PROBLEM DETAILS =>
For every line in the records that has the word "блиц", make a copy.

[Opening RECORDS PROVIDED section]

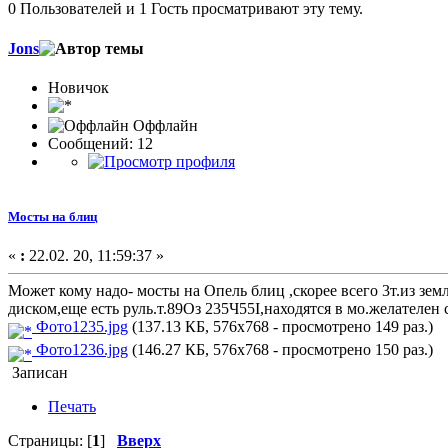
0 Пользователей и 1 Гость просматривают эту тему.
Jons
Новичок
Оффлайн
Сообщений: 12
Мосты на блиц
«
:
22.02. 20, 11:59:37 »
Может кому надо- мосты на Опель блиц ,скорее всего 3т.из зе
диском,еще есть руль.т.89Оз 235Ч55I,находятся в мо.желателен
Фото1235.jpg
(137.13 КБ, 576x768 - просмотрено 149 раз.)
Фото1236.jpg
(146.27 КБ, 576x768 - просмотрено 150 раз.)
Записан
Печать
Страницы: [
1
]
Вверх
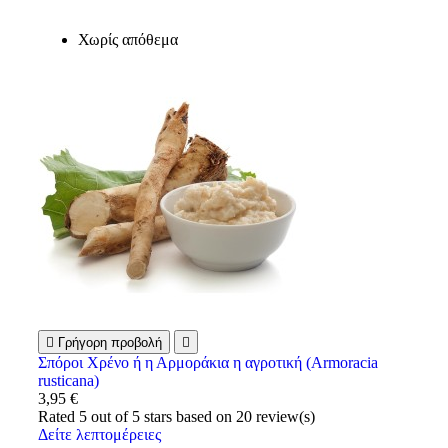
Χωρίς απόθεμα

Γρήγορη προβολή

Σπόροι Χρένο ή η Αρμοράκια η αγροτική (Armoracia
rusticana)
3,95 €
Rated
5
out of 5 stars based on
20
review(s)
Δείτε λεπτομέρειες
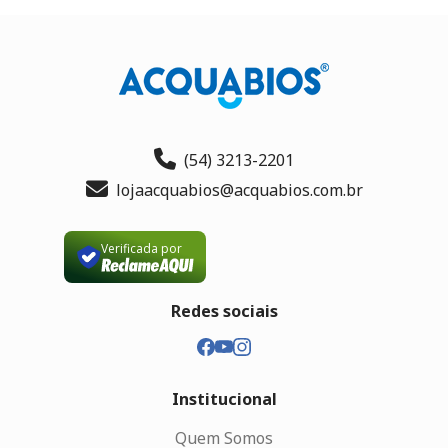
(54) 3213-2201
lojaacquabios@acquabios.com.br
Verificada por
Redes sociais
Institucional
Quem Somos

[Closing RECORDS PROVIDED section]

RESPONSE BOX =>
Мосты на блиц
Может кому надо- мосты на Опель блиц ,скорее всего 3т.из зе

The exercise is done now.